In the end, visitors are left with one number. The tool is not perfect. Indeed, a disclaimer at the bottom notes that equity depends on the success of a startup, yet it provides a good base sense of the compensation package.
"When I got my offer letter I was very confused, and spinning equity as salary made so much sense to me. It made this abstract concept click for the first time," said Rodriguez, who worked at a startup before joining the American Museum of Natural History. She also coded the website.
The project started out as a spreadsheet that Wallaert passed along to friends and mentees who were starting in their first startup jobs and came to him asking for advice on salary.
"Comparing your salary, it's just not something people talk about in the industry."
"How much equity should you expect? Why? What are the factors?" Charna Parkey, one of Wallaert's mentees who works as an engineer at Textio, told Mashable. "My immediate reaction was I need help understanding the factors in play. Otherwise I'm making an investment blindly."
Wallaert himself, a first-generation college student from rural Oregon, had gone to a mentor -- Thrive founder Avi Karnani -- when he received his first startup offer.
"When I first came out of startups from academia, I had no idea what equity was," Wallaert told Mashable. "In tech, we often take for granted that everyone in the ecosystem just magically has all this tribal knowledge.
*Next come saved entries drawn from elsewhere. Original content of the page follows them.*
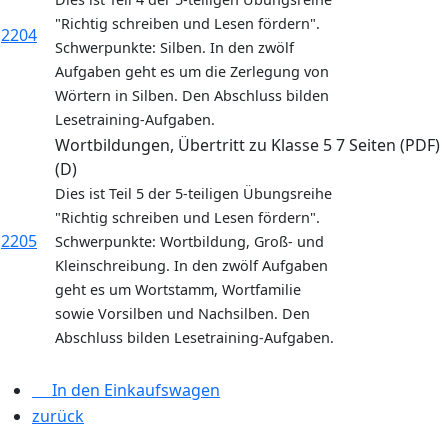
"Richtig schreiben und Lesen fördern".
2204
Schwerpunkte: Silben. In den zwölf
Aufgaben geht es um die Zerlegung von
Wörtern in Silben. Den Abschluss bilden
Lesetraining-Aufgaben.
Wortbildungen, Übertritt zu Klasse 5
7 Seiten (PDF)
(D)
Dies ist Teil 5 der 5-teiligen Übungsreihe
"Richtig schreiben und Lesen fördern".
2205
Schwerpunkte: Wortbildung, Groß- und
Kleinschreibung. In den zwölf Aufgaben
geht es um Wortstamm, Wortfamilie
sowie Vorsilben und Nachsilben. Den
Abschluss bilden Lesetraining-Aufgaben.
In den Einkaufswagen
zurück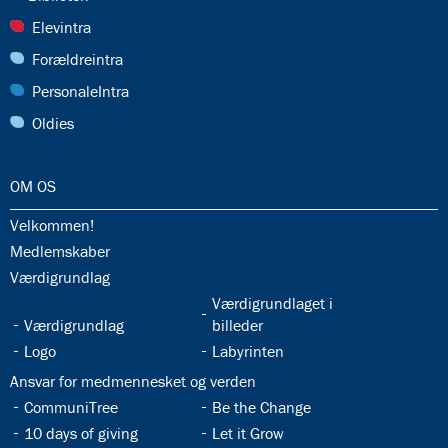
5.2:
International
10.
28.0:
Elevintra
klasse
29.0:
Forældreintra
5.3:
International
30.0:
PersonaleIntra
profil
6.0:
ISJ
31.0:
Oldies
Musikskole
6.1:
Musikskolens
program
32.0:
OM OS
2026/2027
6.2:
Musikskolens
32.1:
Velkommen!
undervisere
32.2:
Medlemskaber
6.3:
Tilmeldingprocedure
32.3:
Værdigrundlag
til
32.5:
Værdigrundlaget i
musikskolen
32.4:
Værdigrundlag
billeder
6.4:
Generelle
32.6:
32.7:
Logo
Labyrinten
informationer
&
32.8:
Ansvar for medmennesket og verden
betingelser
32.9:
32.10:
CommuniTree
Be the Change
7.0:
Kontakt
32.11:
32.12:
10 days of giving
Let it Grow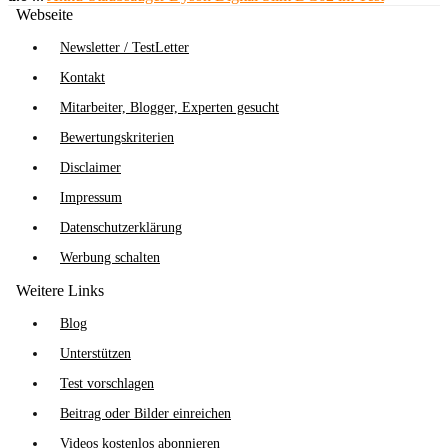
Webseite
Newsletter / TestLetter
Kontakt
Mitarbeiter, Blogger, Experten gesucht
Bewertungskriterien
Disclaimer
Impressum
Datenschutzerklärung
Werbung schalten
Weitere Links
Blog
Unterstützen
Test vorschlagen
Beitrag oder Bilder einreichen
Videos kostenlos abonnieren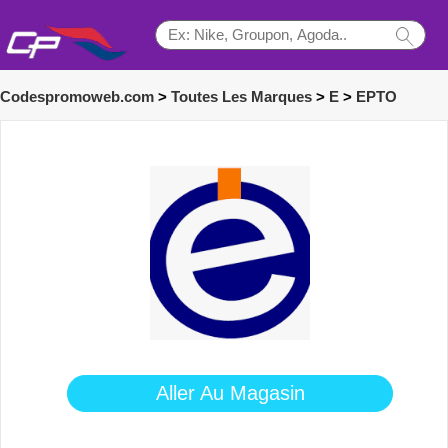
Codespromoweb.com
>
Toutes Les Marques
>
E
>
EPTO
Aller Au Magasin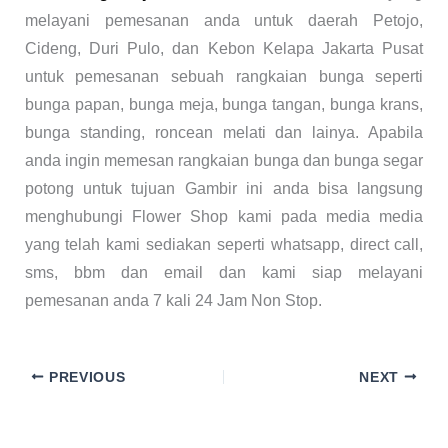
melayani pemesanan anda untuk daerah Petojo,
Cideng, Duri Pulo, dan Kebon Kelapa Jakarta Pusat
untuk pemesanan sebuah rangkaian bunga seperti
bunga papan, bunga meja, bunga tangan, bunga krans,
bunga standing, roncean melati dan lainya. Apabila
anda ingin memesan rangkaian bunga dan bunga segar
potong untuk tujuan Gambir ini anda bisa langsung
menghubungi Flower Shop kami pada media media
yang telah kami sediakan seperti whatsapp, direct call,
sms, bbm dan email dan kami siap melayani
pemesanan anda 7 kali 24 Jam Non Stop.
PREVIOUS
NEXT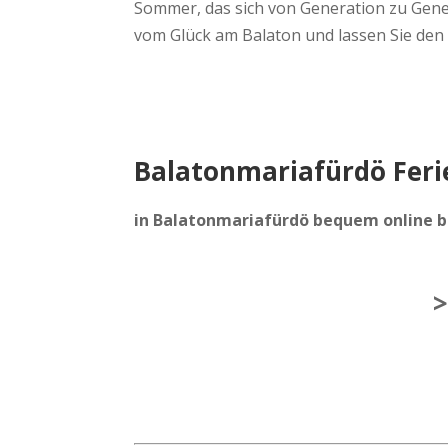
Sommer, das sich von Generation zu Genera
vom Glück am Balaton und lassen Sie den A
Balatonmariafürdö Fer
in Balatonmariafürdö bequem online 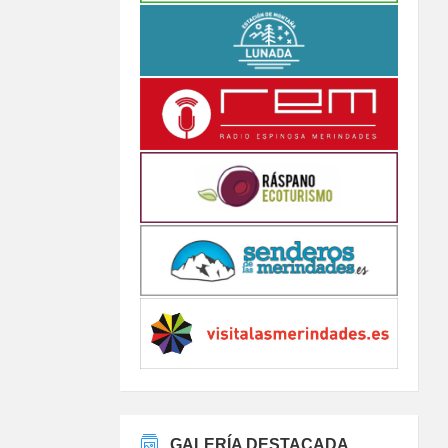
GALERÍA DESTACADA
We talk about 'friends and family money' like everyone has friends and family that can afford to just dump money into their ventures."
Wallaert is a behavioral scientist and entrepreneur who currently works at Microsoft Ventures. This is far from his first helpful project. In 2010, he cofounded GetRaised.com, a free service that's dedicated to closing the gender wage gap. So far, the site has helped tens of thousands of women earn $2.3 billion in raises.
SalaryOrEquity.com was also built with helping women in mind. Men tend to be more willing to take risk, which translates to their view of compensation packages. While men will go for high bonus, women will lean toward a high base pay.
Thus men tend to go for equity more than women, putting them in line for bigger paydays when their companies are acquired or go public.
Sallie Krawcheck, CEO of Ellevest, a digital investment platform for women, told Mashablethat the site "forces you to think about the possible upside of a new business or opportunity (or lack of upside) in this framework."
"To my mind, the more of these sites — and thus the greater clarity around compensation — the better; this is particularly true for women," she said. "After all, how are you supposed to close your personal gender pay gap if you don’t even know you have a personal gender pay gap?"